▸ Task statement
Print out every line of the material exactly. Include no pictures.

▸ Data supplied
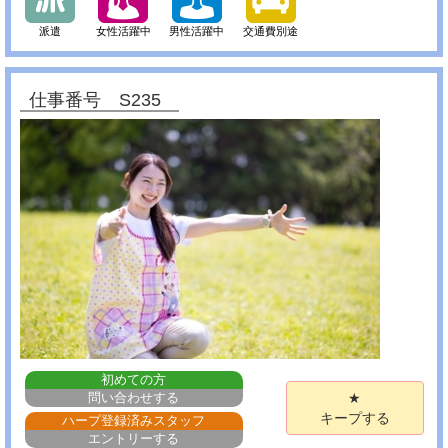
派遣
女性活躍中
男性活躍中
交通費別途
仕事番号 S235
初めての方
問い合わせする
★
キープする
ハープ登録済みスタッフ
エントリーする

▸ Solution for this exercise
派遣
女性活躍中
男性活躍中
交通費別途
仕事番号 S235
初めての方
問い合わせする
★
キープする
ハープ登録済みスタッフ
エントリーする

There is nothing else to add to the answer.